The rapidly growing phenomenon of usergenerated web content – blogging, social web-applications, and networking – are important new arenas for this type of engagement and learning. Online social networking includes existing and emerging networking sites such as Facebook, YouTube, MySpace, MSN and Twitter. School boards respect the legal rights of their employees to create or participate in a blog, wiki or online social network. In general, what employees do on their own time is their affair. However, activities in and outside of work that affects their school board job performance, the performance of others and/or the rights and privacy of others are the proper focus of school board policy.
The Ontario Provincial Code of Conduct, which was released by the Province’s Ministry of Education on October 4, 2007, (“the Code of Conduct”), sets out clear provincial standards of behaviour. These norms apply not only to students, but to all individuals involved in the publicly-funded school system, including teachers and other staff members, whether they are on school property, at school-related events or activities, or in other circumstances that could have an impact on the school climate.
As part of the Code of Conduct, all members of the school community must:
- respect differences in people, their ideas and opinions;
- treat one another with dignity and respect at all times, and especially when there is a disagreement;
- respect and treat others fairly, regardless of, for example, race, ancestry, place of origin, ethnic origin, citizenship, religion, gender, sexual orientation, age or disability; and
- respect the rights of others.
The Provincial Code of Conduct also provides that all members of the school community must not engage in bullying behaviours or engage in hate propaganda and other forms of behaviour motivated by hate or bias.

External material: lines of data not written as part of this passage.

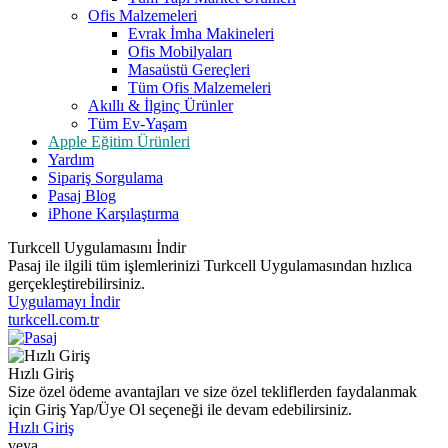
Ofis Malzemeleri
Evrak İmha Makineleri
Ofis Mobilyaları
Masaüstü Gereçleri
Tüm Ofis Malzemeleri
Akıllı & İlginç Ürünler
Tüm Ev-Yaşam
Apple Eğitim Ürünleri
Yardım
Sipariş Sorgulama
Pasaj Blog
iPhone Karşılaştırma
Turkcell Uygulamasını İndir
Pasaj ile ilgili tüm işlemlerinizi Turkcell Uygulamasından hızlıca
gerçekleştirebilirsiniz.
Uygulamayı İndir
turkcell.com.tr
Hızlı Giriş
Size özel ödeme avantajları ve size özel tekliflerden faydalanmak
için Giriş Yap/Üye Ol seçeneği ile devam edebilirsiniz.
Hızlı Giriş
veya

In this regard, we recommend the responsible involvement and participation of school board employees with respect to networking and social web-based applications.

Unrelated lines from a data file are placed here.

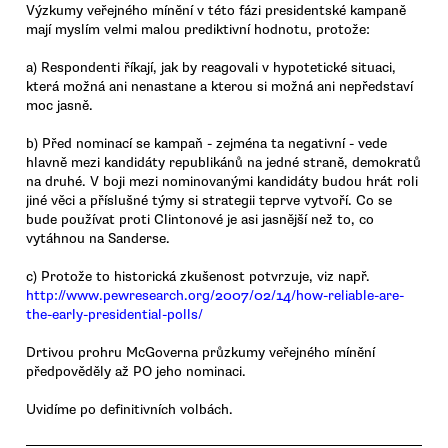
Výzkumy veřejného mínění v této fázi presidentské kampaně
mají myslím velmi malou prediktivní hodnotu, protože:
a) Respondenti říkají, jak by reagovali v hypotetické situaci,
která možná ani nenastane a kterou si možná ani nepředstaví
moc jasně.
b) Před nominací se kampaň - zejména ta negativní - vede
hlavně mezi kandidáty republikánů na jedné straně, demokratů
na druhé. V boji mezi nominovanými kandidáty budou hrát roli
jiné věci a příslušné týmy si strategii teprve vytvoří. Co se
bude používat proti Clintonové je asi jasnější než to, co
vytáhnou na Sanderse.
c) Protože to historická zkušenost potvrzuje, viz např.
http://www.pewresearch.org/2007/02/14/how-reliable-are-
the-early-presidential-polls/
Drtivou prohru McGoverna průzkumy veřejného mínění
předpověděly až PO jeho nominaci.
Uvidíme po definitivních volbách.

With respect to responsible use of blogging and online social networking, we suggest the following guidelines:
- School staff should not use social networking sites as a means to communicate with students. It is inappropriate to have students at “friends” on these sites and any invitations from students to join a social network site should be declined. All communication with current students should be through the usual communication vehicles available through the school (i.e. email, regular mail and course software).
- In using social networking sites, school staff should be encouraged to make sure their privacy settings for both content and photos are set. Staff members should carefully screen who can post on their site.
- All inappropriate references to the school or school personnel, students, parents or any other member of the school community, in computer-related mediums, such as social networking sites, blogging, web pages or e-mail, represents a contravention of Board policy.
- Know and follow the school board’s appropriate use of technology policy. The same principles and guidelines that apply for staff regarding the appropriate use of technology will apply to the activities of school staff and members online, including blogs, websites, wikis, user-generated video and audio and social networks.
- School staff members who have a personal blog or website which indicate that they work at the school, should discuss any potential conflicts of interest with the principal or appropriate school administrator. Similarly, staff members who want to start blogging - and wish to say that they work at the school - should discuss any potential conflicts of interest with the principal or appropriate administrator.
- Personal blogs and websites should not reveal confidential information about the school, or personal information about its staff, students, parents or other members of the school community. This might include student or staff information, photographs or videos of students or staff, curricular information, financial information, school plans, and school development information. Confidential school information should not be placed on a personal blog without the express consent of the principal or appropriate administrator.
- Personal blogs and websites should not be used to attack, threaten, or abuse colleagues. Staff members should respect the privacy and the feelings of others.
- Staff members should ensure that their blogging activity does not interfere with their work commitment.
- Staff members should be reminded that what they post on their blog or online social networking site, speaks to their character and reputation. Material that staff members post will remain in cyberspace for years and can be viewed by anyone around the world.
- Staff members should show proper respect for the laws governing copyright and fair use of copyrighted material owned by others. It is generally good blogging practice to link to others work.
Online social networking, blogs and other forms of social discourse are primarily a form of communication among individuals. When the school board or school wishes to communicate publicly, whether to the school community or to the general public, it has well-established means to do so. School board employees should recognize that only those officially designated by the school board or school have the authority to speak on behalf of these organizations.
School boards across Canada are exploring how technology and social computing can empower school board employees as both innovators and global citizens. These emerging online platforms are fundamentally changing the way school employees engage with each other and the world at large. The objective is to achieve responsible involvement and participation with respect to networking and social-based applications. The challenge for school boards involves balancing an employee’s right to freedom of expression with the need to ensure a respectful and positive learning and teaching environment.